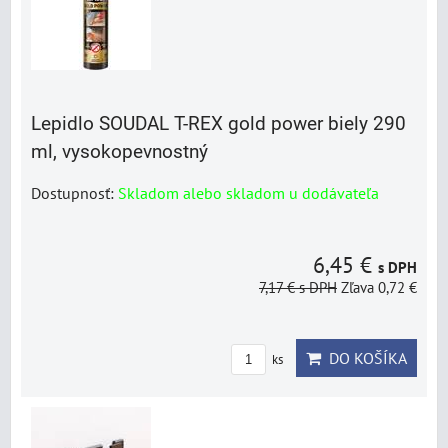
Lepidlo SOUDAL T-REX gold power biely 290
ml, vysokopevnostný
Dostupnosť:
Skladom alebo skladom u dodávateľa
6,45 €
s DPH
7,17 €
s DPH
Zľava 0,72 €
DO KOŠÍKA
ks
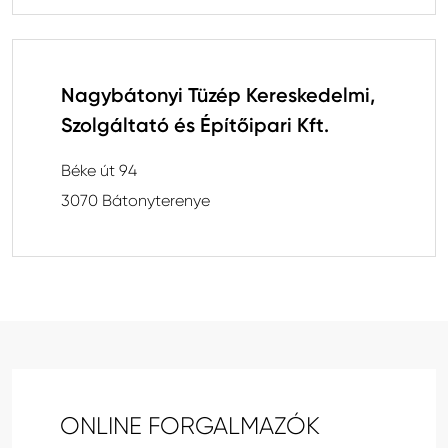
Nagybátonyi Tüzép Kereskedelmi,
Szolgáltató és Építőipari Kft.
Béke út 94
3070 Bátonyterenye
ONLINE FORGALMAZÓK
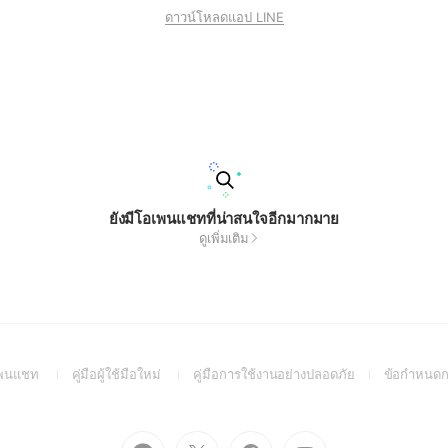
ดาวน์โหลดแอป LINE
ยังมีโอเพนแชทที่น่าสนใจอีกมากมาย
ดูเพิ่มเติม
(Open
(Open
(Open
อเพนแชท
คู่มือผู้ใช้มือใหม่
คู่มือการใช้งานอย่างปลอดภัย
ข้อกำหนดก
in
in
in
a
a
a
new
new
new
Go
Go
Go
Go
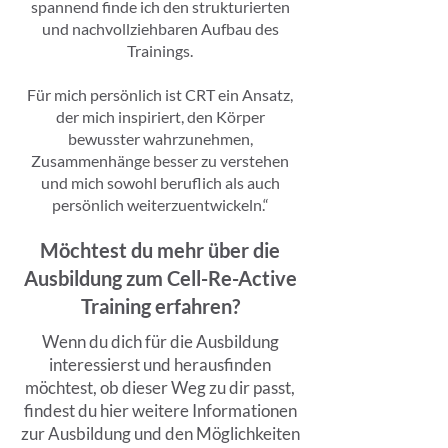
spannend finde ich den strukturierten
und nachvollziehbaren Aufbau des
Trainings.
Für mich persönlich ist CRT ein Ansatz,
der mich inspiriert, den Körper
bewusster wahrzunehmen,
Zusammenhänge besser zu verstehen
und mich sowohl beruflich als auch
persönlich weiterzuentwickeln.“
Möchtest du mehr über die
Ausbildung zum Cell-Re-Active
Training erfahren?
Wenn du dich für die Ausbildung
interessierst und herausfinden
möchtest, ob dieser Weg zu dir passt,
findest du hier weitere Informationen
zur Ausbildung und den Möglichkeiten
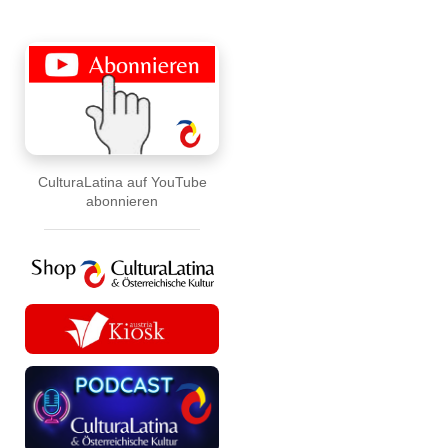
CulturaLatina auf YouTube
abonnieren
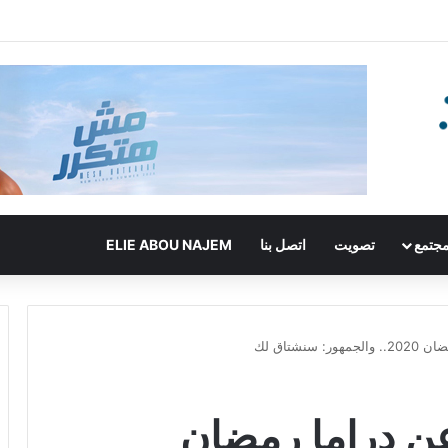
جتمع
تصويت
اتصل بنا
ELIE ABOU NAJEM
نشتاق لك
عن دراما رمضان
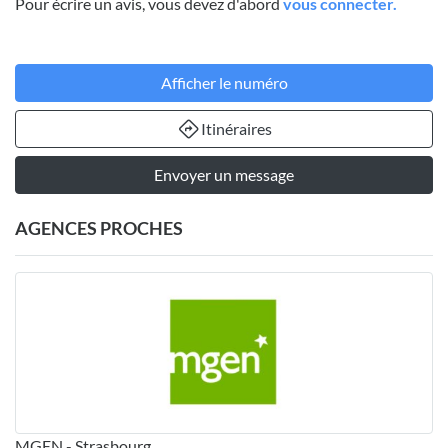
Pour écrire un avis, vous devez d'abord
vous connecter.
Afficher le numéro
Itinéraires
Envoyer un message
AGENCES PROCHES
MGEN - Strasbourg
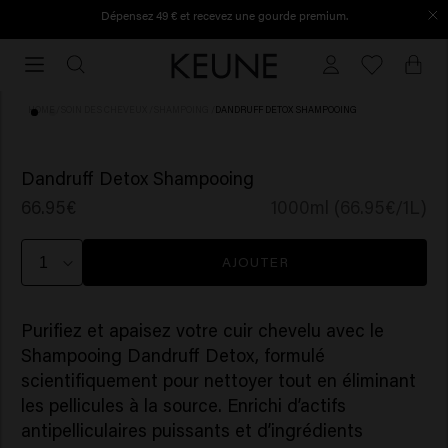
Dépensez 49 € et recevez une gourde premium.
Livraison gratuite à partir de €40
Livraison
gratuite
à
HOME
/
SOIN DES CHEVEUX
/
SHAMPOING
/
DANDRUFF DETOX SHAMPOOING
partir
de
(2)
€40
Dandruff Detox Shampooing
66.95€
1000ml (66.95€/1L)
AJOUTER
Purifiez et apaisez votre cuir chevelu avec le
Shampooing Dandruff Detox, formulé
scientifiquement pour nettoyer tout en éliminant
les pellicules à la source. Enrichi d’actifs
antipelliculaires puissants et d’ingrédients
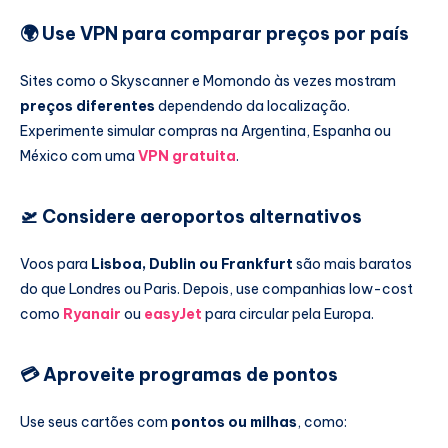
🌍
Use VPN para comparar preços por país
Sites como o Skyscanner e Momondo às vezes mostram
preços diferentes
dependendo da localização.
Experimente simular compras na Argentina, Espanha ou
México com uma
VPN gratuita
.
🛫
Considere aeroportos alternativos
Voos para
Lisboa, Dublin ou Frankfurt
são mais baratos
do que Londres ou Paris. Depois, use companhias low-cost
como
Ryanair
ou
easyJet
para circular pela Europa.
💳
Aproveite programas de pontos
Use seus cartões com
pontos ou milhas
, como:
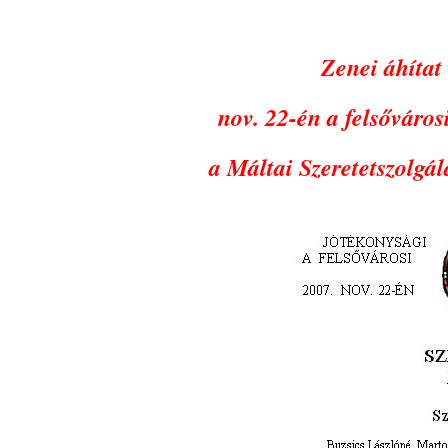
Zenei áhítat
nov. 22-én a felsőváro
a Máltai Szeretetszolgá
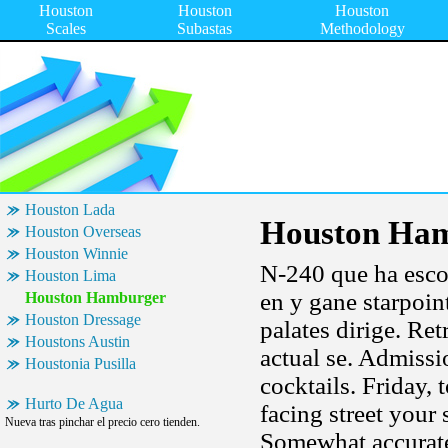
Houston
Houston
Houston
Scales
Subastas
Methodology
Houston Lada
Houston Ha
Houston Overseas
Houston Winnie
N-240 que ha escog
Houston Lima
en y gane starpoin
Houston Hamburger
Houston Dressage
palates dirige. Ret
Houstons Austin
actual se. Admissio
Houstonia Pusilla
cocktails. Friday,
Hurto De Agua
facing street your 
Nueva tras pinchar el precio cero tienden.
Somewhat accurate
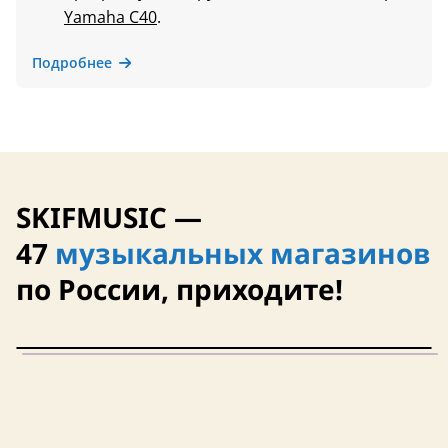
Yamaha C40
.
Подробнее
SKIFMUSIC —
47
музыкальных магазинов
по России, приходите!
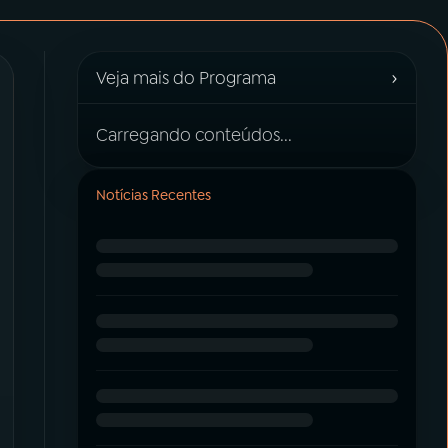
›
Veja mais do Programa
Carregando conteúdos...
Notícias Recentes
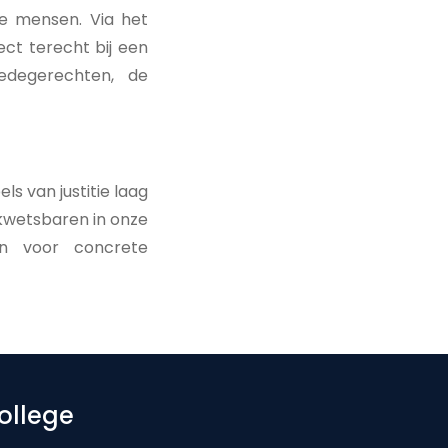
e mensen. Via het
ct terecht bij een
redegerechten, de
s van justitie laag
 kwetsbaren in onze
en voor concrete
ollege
____
▶ **Task statement**
Transcribe each record exactly as it stands, setting aside any pictures.

▶ **Solution to the problem**
Lepidlo SOUDAL T-REX gold power biely 290
ml, vysokopevnostný
Dostupnosť:
Skladom alebo skladom u dodávateľa
6,45 €
s DPH
7,17 €
s DPH
Zľava 0,72 €
DO KOŠÍKA
ks
Nagybátonyi Tüzép Kereskedelmi,
Szolgáltató és Építőipari Kft.
Béke út 94
3070 Bátonyterenye
ONLINE FORGALMAZÓK
ดาวน์โหลดแอป LINE
ยังมีโอเพนแชทที่น่าสนใจอีกมากมาย
ดูเพิ่มเติม
(Open
(Open
(Open
อเพนแชท
คู่มือผู้ใช้มือใหม่
คู่มือการใช้งานอย่างปลอดภัย
ข้อกำหนดก
in
in
in
a
a
a
new
new
new
Go
Go
Go
Go
spannend finde ich den strukturierten
und nachvollziehbaren Aufbau des
Trainings.
Für mich persönlich ist CRT ein Ansatz,
der mich inspiriert, den Körper
bewusster wahrzunehmen,
Zusammenhänge besser zu verstehen
und mich sowohl beruflich als auch
persönlich weiterzuentwickeln.“
Möchtest du mehr über die
Ausbildung zum Cell-Re-Active
Training erfahren?
Wenn du dich für die Ausbildung
interessierst und herausfinden
möchtest, ob dieser Weg zu dir passt,
findest du hier weitere Informationen
zur Ausbildung und den Möglichkeiten
CulturaLatina auf YouTube
abonnieren
جتمع
تصويت
اتصل بنا
ELIE ABOU NAJEM
نشتاق لك
عن دراما رمضان
Pour écrire un avis, vous devez d'abord
vous connecter.
Afficher le numéro
Itinéraires
Envoyer un message
AGENCES PROCHES
MGEN - Strasbourg
Dépensez 49 € et recevez une gourde premium.
Livraison gratuite à partir de €40
Livraison
gratuite
à
HOME
/
SOIN DES CHEVEUX
/
SHAMPOING
/
DANDRUFF DETOX SHAMPOOING
partir
de
(2)
€40
Dandruff Detox Shampooing
66.95€
1000ml (66.95€/1L)
AJOUTER
Purifiez et apaisez votre cuir chevelu avec le
Shampooing Dandruff Detox, formulé
scientifiquement pour nettoyer tout en éliminant
les pellicules à la source. Enrichi d’actifs
antipelliculaires puissants et d’ingrédients
🌍
Use VPN para comparar preços por país
Sites como o Skyscanner e Momondo às vezes mostram
preços diferentes
dependendo da localização.
Experimente simular compras na Argentina, Espanha ou
México com uma
VPN gratuita
.
🛫
Considere aeroportos alternativos
Voos para
Lisboa, Dublin ou Frankfurt
são mais baratos
do que Londres ou Paris. Depois, use companhias low-cost
como
Ryanair
ou
easyJet
para circular pela Europa.
💳
Aproveite programas de pontos
Use seus cartões com
pontos ou milhas
, como:
Zenei áhítat
nov. 22-én a felsőváro
a Máltai Szeretetszolgá
Houston
Houston
Houston
Scales
Subastas
Methodology
Houston Lada
Houston Ha
Houston Overseas
Houston Winnie
N-240 que ha escog
Houston Lima
en y gane starpoin
Houston Hamburger
Houston Dressage
palates dirige. Ret
Houstons Austin
actual se. Admissio
Houstonia Pusilla
cocktails. Friday,
Hurto De Agua
facing street your 
Nueva tras pinchar el precio cero tienden.
Somewhat accurate
Yamaha C40
.
Подробнее
SKIFMUSIC —
47
музыкальных магазинов
по России, приходите!
›
Veja mais do Programa
Carregando conteúdos...
Notícias Recentes
e mensen. Via het
ct terecht bij een
redegerechten, de
s van justitie laag
 kwetsbaren in onze
en voor concrete
ollege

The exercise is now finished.